In recent years, obesity has been proven to be an independent risk factor for VTE[13], which is often accompanied by disturbances of lipid metabolism such as increased TG or reduced high-density lipoprotein (HDL) cholesterol levels[14]. Previously, Griffin et al.[15] and Mineo et al.[16] pointed out that HDL could inhibit platelet aggregation, reduce blood viscosity, enhance protein C anticoagulation mechanism, and reduce VTE formation by acting on vascular endothelium. Simultaneously, low-density lipoprotein could promote the expression of thrombin, tissue factor, factor VII and X, and accelerate the activation of platelets to induce the formation of VTE. Also, TG could increase the production of coagulation factors VII, VIII, IX, and plasminogen activation inhibitory factor-1, partially exerting a prothrombotic effect on thrombosis[15, 17]. All these findings further suggested that the high BMI may eventually play a partial role in the development of VTE by affecting lipid metabolism which could acted on the coagulation and fibrinolytic system. As a kind of commonly used lipid-lowering drugs, statins have been confirmed to reduce the risk of VTE potentially[18–20]. Importantly, Delluc et al. indicated that the anti-VTE effect of statins is likely due to its direct actions on the systemic coagulation mechanism[18]. Previously, it has been suggested that the increase in subcutaneous fat and visceral fat caused caused by obesity can promote the secretion of multiple pro-inflammatory factors and mediators such as C-reactive protein, tumor necrosis factor-α, interleukin-6, and interleukin-18[21]. Also, Rodriguez et al.[20] remarkably proposed that statins might reduce the occurrence of VTE by down-regulating the expression of inflammatory mediators. Summarily, these existing research results ulteriorly illustrated that the low-grade inflammatory state associated with obesity itself was very likely to be a major reason for the increased risk of VTE. Although the specific association of a high BMI and VTE is still not clear, for the obese patients with PCL injury, there is quite a necessity to take some measures exactly as strengthening physical prevention, taking lipid-lowering medication, and anticoagulant intervention for a decrease in DVT incidence after knee arthroscopic PCL reconstruction.
D-dimer is widely used in clinical practice as an indicator to monitor DVT with a high sensitivity and specificity[22]. Although the D-dimer level is affected by inflammation, bleeding and some other factors[9], effective anticoagulation is still necessary for patients with high D-dimer levels after knee arthroscopic PCL reconstruction. Considering the fact that the hypercoagulable status of patients after surgery usually lasts no more than 48 hours which is the peak period of the formation of acute DVT in the lower limbs[7], the blood D-dimer level was routinely measured on postoperative day 3 in this study and then the ultrasound of both legs was performed. This might largly ensure the reliability and accuracy of our findings. Follow-up studies will continue to be focused on the monitoring of D-dimer levels in such patients in order to better predict and assess the initiation, progress and outcome of postoperative DVT.

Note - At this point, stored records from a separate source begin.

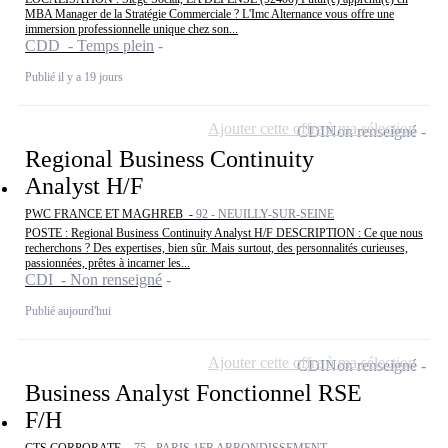
MBA Manager de la Stratégie Commerciale ? L'Imc Alternance vous offre une
immersion professionnelle unique chez son...
CDD - Temps plein
Publié il y a 19 jours
Ajouter cette offre à ma sélection
CDI
Non renseigné
Regional Business Continuity
Analyst H/F
PWC FRANCE ET MAGHREB -
92 - NEUILLY-SUR-SEINE
POSTE : Regional Business Continuity Analyst H/F DESCRIPTION : Ce que nous
recherchons ? Des expertises, bien sûr. Mais surtout, des personnalités curieuses,
passionnées, prêtes à incarner les...
CDI - Non renseigné
Publié aujourd'hui
Ajouter cette offre à ma sélection
CDI
Non renseigné
Business Analyst Fonctionnel RSE
F/H
CTS CORPORATE -
75 - PARIS 1ER ARRONDISSEMENT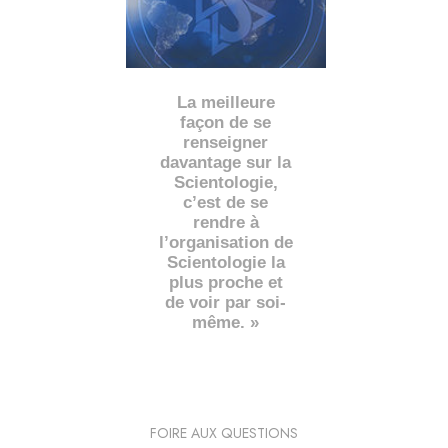
La meilleure
façon de se
renseigner
davantage sur la
Scientologie,
c’est de se
rendre à
l’organisation de
Scientologie la
plus proche et
de voir par soi-
même. »
FOIRE AUX QUESTIONS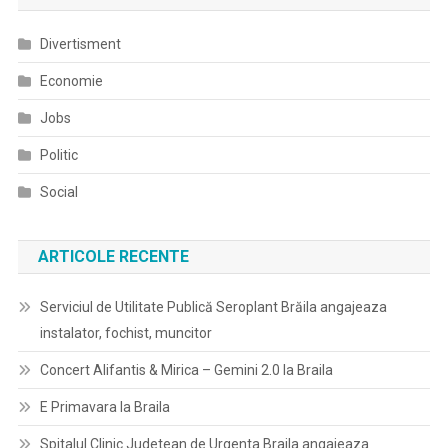
articole
Divertisment
Economie
Jobs
Politic
Social
ARTICOLE RECENTE
Serviciul de Utilitate Publică Seroplant Brăila angajeaza
instalator, fochist, muncitor
Concert Alifantis & Mirica – Gemini 2.0 la Braila
E Primavara la Braila
Spitalul Clinic Judetean de Urgenta Braila angajeaza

The incidence rates of symptomatic and asymptomatic DVT were 5.81% (5/86) and 9.30% (8/86) respectively, which were also close to the findings of Sun et al.[7]. Furthermore, it was worth noting that the positive rate of Homans and Neuhof tests in DVT group was significantly higher than that in non-DVT group, which largely implied that DVT after knee arthroscopic PCL reconstruction was usually associated with some corresponding symptoms and signs. Therefore, timely and targeted anticoagulation for patients with symptoms postoperatively may reduce the risk of DVT to a certain extent. Although the long-term risk of symptomatic or asymptomatic DVT after knee arthroscopy is still unknown and allow for the relatively high incidence of asymptomatic DVT (9.30%) in this study, it is still necessary to make a clear diagnosis of DVT by using ultrasound and further perform a effective intervention. Definitely, find more specific and predictable risk factors associated with postoperative DVT is also an issue that needs to be solved.
In this study, the Doppler ultrasound of both lower limbs were used as the criteria for diagnosing DVT and the common risk factors of DVT after knee arthroscopic PCL reconstruction in patients with PCL injury were systematically analyzed. However, due to the limited sample size, we failed to do a in-depth analysis after stratified by gender. Still, there existed a lack of dynamic and continuous monitoring of postoperative DVT by ultrasound.